■ EXERCISE
Restate the following records word for word without images.

■ DATA RECORDS
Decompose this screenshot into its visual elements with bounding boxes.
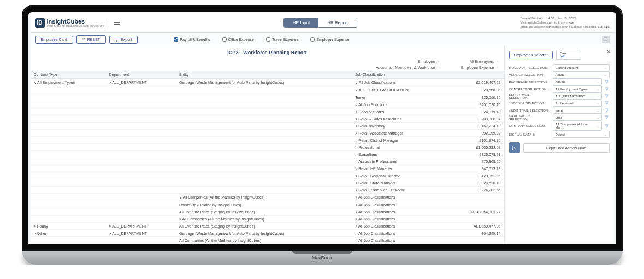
selector-dropdown[interactable]: Closing Amount⌄ (553, 64, 610, 71)
selector-row: CONTRACT SELECTION:All Employment Types⌄… (509, 85, 610, 92)
table-row[interactable]: All Over the Place (Staging by InsightCu… (31, 208, 504, 216)
table-row[interactable]: > Retail, Zone Vice President£224,202.55 (31, 187, 504, 194)
selector-dropdown[interactable]: GR-10⌄ (553, 78, 602, 85)
table-row[interactable]: > Associate Professional£70,868.25 (31, 158, 504, 165)
table-row[interactable]: > Other> ALL_DEPARTMENTGarbage (Waste Ma… (31, 230, 504, 237)
selector-label: MOVEMENT SELECTION: (509, 66, 551, 69)
copy-data-button[interactable]: Copy Data Across Time (523, 143, 610, 153)
employees-selector-button[interactable]: Employees Selector (509, 51, 553, 59)
selector-dropdown[interactable]: Professional⌄ (553, 100, 602, 107)
employee-card-button[interactable]: Employee Card (35, 36, 73, 44)
check-1[interactable]: Office Expense (222, 37, 254, 42)
selector-label: DISPLAY DATA IN: (509, 133, 551, 136)
table-row[interactable]: > Retail, Associate Manager£92,959.02 (31, 130, 504, 137)
user-line-1: Dina Al Morhebi · 14:03 · Jan 13, 2025 (521, 16, 610, 21)
menu-icon[interactable] (114, 21, 120, 25)
col-header[interactable]: Department (106, 71, 176, 79)
selector-label: PAY GRADE SELECTION: (509, 80, 551, 84)
divider (109, 18, 109, 28)
selector-dropdown[interactable]: Actual⌄ (553, 71, 610, 78)
col-header[interactable]: Contract Type (31, 71, 106, 79)
selector-row: DISPLAY DATA IN:Default⌄ (509, 131, 610, 138)
close-icon[interactable]: ✕ (606, 49, 611, 55)
main-content: ICPX - Workforce Planning Report Employe… (31, 47, 614, 243)
table-row[interactable]: > Professional£1,000,232.52 (31, 144, 504, 151)
filter-icon[interactable]: ▽ (604, 115, 610, 120)
logo-text: InsightCubes (47, 18, 105, 25)
table-row[interactable]: > Retail Inventory£167,224.13 (31, 123, 504, 130)
report-title: ICPX - Workforce Planning Report (31, 47, 504, 59)
table-row[interactable]: ∨ All Companies (All the Marbles by Insi… (31, 194, 504, 201)
check-0[interactable]: Payroll & Benefits (174, 37, 210, 42)
export-button[interactable]: ⭳Export (109, 36, 138, 44)
selector-dropdown[interactable]: Default⌄ (553, 131, 610, 138)
table-row[interactable]: > Retail – Sales Associates£203,908.37 (31, 115, 504, 123)
report-area: ICPX - Workforce Planning Report Employe… (31, 47, 505, 243)
table-row[interactable]: Tester£20,566.36 (31, 94, 504, 101)
table-row[interactable]: ∨ ALL_JOB_CLASSIFICATION£20,566.36 (31, 86, 504, 94)
user-line-3: email us: info@insightcubes.com | Call u… (521, 25, 610, 30)
selector-row: JOBCODE SELECTION:Professional⌄▽ (509, 100, 610, 107)
table-row[interactable]: > All Job Functions£451,020.10 (31, 101, 504, 108)
selector-label: NATIONALITY SELECTION: (509, 114, 551, 121)
table-row[interactable]: > Executives£320,078.91 (31, 151, 504, 158)
device-label: MacBook (312, 255, 333, 260)
date-selector[interactable]: Date (All) (556, 50, 581, 60)
dim-row-0: Employee›All Employees › (31, 59, 504, 65)
selector-label: AUDIT TRAIL SELECTION: (509, 109, 551, 112)
user-info: Dina Al Morhebi · 14:03 · Jan 13, 2025 V… (521, 16, 610, 29)
user-line-2: Visit insightCubes.com to know more (521, 21, 610, 25)
selector-dropdown[interactable]: All Employment Types⌄ (553, 85, 602, 92)
selector-dropdown[interactable]: LBN⌄ (553, 114, 602, 121)
selector-label: DEPARTMENT SELECTION: (509, 93, 551, 100)
selector-row: DEPARTMENT SELECTION:ALL_DEPARTMENT⌄▽ (509, 92, 610, 100)
reset-button[interactable]: ⟳RESET (76, 35, 106, 44)
filter-icon[interactable]: ▽ (604, 79, 610, 85)
table-row[interactable]: Hands Up (Holding by InsightCubes)> All … (31, 201, 504, 208)
table-row[interactable]: > Retail, Store Manager£320,536.18 (31, 179, 504, 187)
selector-dropdown[interactable]: ALL_DEPARTMENT⌄ (553, 92, 602, 100)
laptop-base: MacBook (22, 251, 623, 265)
table-row[interactable]: All Companies (All the Marbles by Insigh… (31, 237, 504, 243)
selector-label: COMPANY SELECTION: (509, 124, 551, 127)
selector-dropdown[interactable]: All Companies (All the Mar…⌄ (553, 121, 602, 131)
table-row[interactable]: ∨ All Employment Types> ALL_DEPARTMENTGa… (31, 79, 504, 86)
filter-icon[interactable]: ▽ (604, 123, 610, 129)
tab-hr-report[interactable]: HR Report (318, 18, 357, 27)
check-2[interactable]: Travel Expense (266, 37, 298, 42)
tab-group: HR Input HR Report (283, 18, 357, 28)
selector-dropdown[interactable]: Input⌄ (553, 107, 602, 114)
topbar: iD InsightCubes CORPORATE PERFORMANCE IN… (31, 13, 614, 33)
filter-icon[interactable]: ▽ (604, 86, 610, 92)
selector-label: VERSION SELECTION: (509, 73, 551, 77)
table-row[interactable]: > Retail, District Manager£101,974.86 (31, 137, 504, 144)
col-header[interactable]: Job Classification (352, 71, 446, 79)
table-row[interactable]: > Retail, HR Manager£47,513.13 (31, 165, 504, 172)
copy-icon[interactable]: ❐ (602, 36, 610, 43)
check-3[interactable]: Employee Expense (310, 37, 349, 42)
selector-row: PAY GRADE SELECTION:GR-10⌄▽ (509, 78, 610, 85)
toolbar: Employee Card ⟳RESET ⭳Export Payroll & B… (31, 33, 614, 47)
filter-icon[interactable]: ▽ (604, 101, 610, 106)
table-row[interactable]: > All Companies (All the Marbles by Insi… (31, 216, 504, 223)
logo-tagline: CORPORATE PERFORMANCE INSIGHTS (47, 25, 105, 28)
selector-label: CONTRACT SELECTION: (509, 88, 551, 91)
download-icon: ⭳ (115, 38, 119, 42)
report-table[interactable]: Contract TypeDepartmentEntityJob Classif… (31, 71, 504, 243)
col-header[interactable] (446, 71, 504, 79)
col-header[interactable]: Entity (176, 71, 352, 79)
app-logo: iD InsightCubes CORPORATE PERFORMANCE IN… (35, 18, 105, 28)
filter-icon[interactable]: ▽ (604, 108, 610, 113)
logo-icon: iD (35, 18, 45, 28)
table-row[interactable]: > Retail, Regional Director£123,951.36 (31, 172, 504, 179)
date-value: (All) (560, 55, 566, 58)
dim-row-1: Accounts - Manpower & Workforce›Employee… (31, 65, 504, 71)
tab-hr-input[interactable]: HR Input (284, 18, 319, 27)
filter-icon[interactable]: ▽ (604, 94, 610, 99)
play-icon[interactable]: ▷ (509, 142, 520, 153)
selector-row: VERSION SELECTION:Actual⌄ (509, 71, 610, 78)
table-row[interactable]: > Hourly> ALL_DEPARTMENTAll Over the Pla… (31, 223, 504, 230)
side-panel: ✕ Employees Selector Date (All) MOVEMENT… (505, 47, 614, 243)
table-row[interactable]: > Head of Stores£24,319.43 (31, 108, 504, 115)
selector-row: COMPANY SELECTION:All Companies (All the… (509, 121, 610, 131)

■ RESPONSE FOR THIS EXERCISE
Decompose this screenshot into its visual elements with bounding boxes.
selector-dropdown[interactable]: Closing Amount⌄ (553, 64, 610, 71)
selector-row: CONTRACT SELECTION:All Employment Types⌄… (509, 85, 610, 92)
table-row[interactable]: All Over the Place (Staging by InsightCu… (31, 208, 504, 216)
table-row[interactable]: > Retail, Zone Vice President£224,202.55 (31, 187, 504, 194)
selector-dropdown[interactable]: GR-10⌄ (553, 78, 602, 85)
table-row[interactable]: > Associate Professional£70,868.25 (31, 158, 504, 165)
table-row[interactable]: > Other> ALL_DEPARTMENTGarbage (Waste Ma… (31, 230, 504, 237)
selector-label: MOVEMENT SELECTION: (509, 66, 551, 69)
copy-data-button[interactable]: Copy Data Across Time (523, 143, 610, 153)
employees-selector-button[interactable]: Employees Selector (509, 51, 553, 59)
selector-dropdown[interactable]: Professional⌄ (553, 100, 602, 107)
employee-card-button[interactable]: Employee Card (35, 36, 73, 44)
check-1[interactable]: Office Expense (222, 37, 254, 42)
selector-label: DISPLAY DATA IN: (509, 133, 551, 136)
table-row[interactable]: > Retail, Associate Manager£92,959.02 (31, 130, 504, 137)
user-line-1: Dina Al Morhebi · 14:03 · Jan 13, 2025 (521, 16, 610, 21)
menu-icon[interactable] (114, 21, 120, 25)
col-header[interactable]: Department (106, 71, 176, 79)
selector-label: PAY GRADE SELECTION: (509, 80, 551, 84)
divider (109, 18, 109, 28)
selector-dropdown[interactable]: Actual⌄ (553, 71, 610, 78)
col-header[interactable]: Contract Type (31, 71, 106, 79)
selector-row: DISPLAY DATA IN:Default⌄ (509, 131, 610, 138)
close-icon[interactable]: ✕ (606, 49, 611, 55)
main-content: ICPX - Workforce Planning Report Employe… (31, 47, 614, 243)
table-row[interactable]: > Professional£1,000,232.52 (31, 144, 504, 151)
filter-icon[interactable]: ▽ (604, 115, 610, 120)
logo-text: InsightCubes (47, 18, 105, 25)
table-row[interactable]: > Retail Inventory£167,224.13 (31, 123, 504, 130)
report-title: ICPX - Workforce Planning Report (31, 47, 504, 59)
table-row[interactable]: ∨ All Companies (All the Marbles by Insi… (31, 194, 504, 201)
check-0[interactable]: Payroll & Benefits (174, 37, 210, 42)
export-button[interactable]: ⭳Export (109, 36, 138, 44)
selector-dropdown[interactable]: Default⌄ (553, 131, 610, 138)
table-row[interactable]: > Retail – Sales Associates£203,908.37 (31, 115, 504, 123)
report-area: ICPX - Workforce Planning Report Employe… (31, 47, 505, 243)
table-row[interactable]: Tester£20,566.36 (31, 94, 504, 101)
table-row[interactable]: ∨ ALL_JOB_CLASSIFICATION£20,566.36 (31, 86, 504, 94)
user-line-3: email us: info@insightcubes.com | Call u… (521, 25, 610, 30)
selector-row: JOBCODE SELECTION:Professional⌄▽ (509, 100, 610, 107)
table-row[interactable]: > All Job Functions£451,020.10 (31, 101, 504, 108)
selector-label: NATIONALITY SELECTION: (509, 114, 551, 121)
table-row[interactable]: > Executives£320,078.91 (31, 151, 504, 158)
device-label: MacBook (312, 255, 333, 260)
date-selector[interactable]: Date (All) (556, 50, 581, 60)
dim-row-0: Employee›All Employees › (31, 59, 504, 65)
selector-label: AUDIT TRAIL SELECTION: (509, 109, 551, 112)
user-info: Dina Al Morhebi · 14:03 · Jan 13, 2025 V… (521, 16, 610, 29)
user-line-2: Visit insightCubes.com to know more (521, 21, 610, 25)
selector-dropdown[interactable]: All Employment Types⌄ (553, 85, 602, 92)
selector-dropdown[interactable]: LBN⌄ (553, 114, 602, 121)
selector-label: DEPARTMENT SELECTION: (509, 93, 551, 100)
selector-row: DEPARTMENT SELECTION:ALL_DEPARTMENT⌄▽ (509, 92, 610, 100)
reset-button[interactable]: ⟳RESET (76, 35, 106, 44)
filter-icon[interactable]: ▽ (604, 79, 610, 85)
table-row[interactable]: Hands Up (Holding by InsightCubes)> All … (31, 201, 504, 208)
table-row[interactable]: > Retail, Store Manager£320,536.18 (31, 179, 504, 187)
selector-dropdown[interactable]: ALL_DEPARTMENT⌄ (553, 92, 602, 100)
laptop-base: MacBook (22, 251, 623, 265)
table-row[interactable]: All Companies (All the Marbles by Insigh… (31, 237, 504, 243)
selector-label: COMPANY SELECTION: (509, 124, 551, 127)
selector-dropdown[interactable]: All Companies (All the Mar…⌄ (553, 121, 602, 131)
table-row[interactable]: ∨ All Employment Types> ALL_DEPARTMENTGa… (31, 79, 504, 86)
filter-icon[interactable]: ▽ (604, 123, 610, 129)
tab-hr-report[interactable]: HR Report (318, 18, 357, 27)
check-2[interactable]: Travel Expense (266, 37, 298, 42)
tab-group: HR Input HR Report (283, 18, 357, 28)
selector-dropdown[interactable]: Input⌄ (553, 107, 602, 114)
topbar: iD InsightCubes CORPORATE PERFORMANCE IN… (31, 13, 614, 33)
filter-icon[interactable]: ▽ (604, 86, 610, 92)
selector-label: VERSION SELECTION: (509, 73, 551, 77)
table-row[interactable]: > Retail, District Manager£101,974.86 (31, 137, 504, 144)
col-header[interactable]: Job Classification (352, 71, 446, 79)
table-row[interactable]: > Retail, HR Manager£47,513.13 (31, 165, 504, 172)
copy-icon[interactable]: ❐ (602, 36, 610, 43)
check-3[interactable]: Employee Expense (310, 37, 349, 42)
selector-row: PAY GRADE SELECTION:GR-10⌄▽ (509, 78, 610, 85)
toolbar: Employee Card ⟳RESET ⭳Export Payroll & B… (31, 33, 614, 47)
filter-icon[interactable]: ▽ (604, 101, 610, 106)
table-row[interactable]: > All Companies (All the Marbles by Insi… (31, 216, 504, 223)
logo-tagline: CORPORATE PERFORMANCE INSIGHTS (47, 25, 105, 28)
selector-label: CONTRACT SELECTION: (509, 88, 551, 91)
download-icon: ⭳ (115, 38, 119, 42)
report-table[interactable]: Contract TypeDepartmentEntityJob Classif… (31, 71, 504, 243)
col-header[interactable] (446, 71, 504, 79)
col-header[interactable]: Entity (176, 71, 352, 79)
app-logo: iD InsightCubes CORPORATE PERFORMANCE IN… (35, 18, 105, 28)
filter-icon[interactable]: ▽ (604, 108, 610, 113)
logo-icon: iD (35, 18, 45, 28)
table-row[interactable]: > Retail, Regional Director£123,951.36 (31, 172, 504, 179)
date-value: (All) (560, 55, 566, 58)
dim-row-1: Accounts - Manpower & Workforce›Employee… (31, 65, 504, 71)
tab-hr-input[interactable]: HR Input (284, 18, 319, 27)
filter-icon[interactable]: ▽ (604, 94, 610, 99)
play-icon[interactable]: ▷ (509, 142, 520, 153)
selector-row: VERSION SELECTION:Actual⌄ (509, 71, 610, 78)
table-row[interactable]: > Hourly> ALL_DEPARTMENTAll Over the Pla… (31, 223, 504, 230)
side-panel: ✕ Employees Selector Date (All) MOVEMENT… (505, 47, 614, 243)
table-row[interactable]: > Head of Stores£24,319.43 (31, 108, 504, 115)
selector-row: COMPANY SELECTION:All Companies (All the… (509, 121, 610, 131)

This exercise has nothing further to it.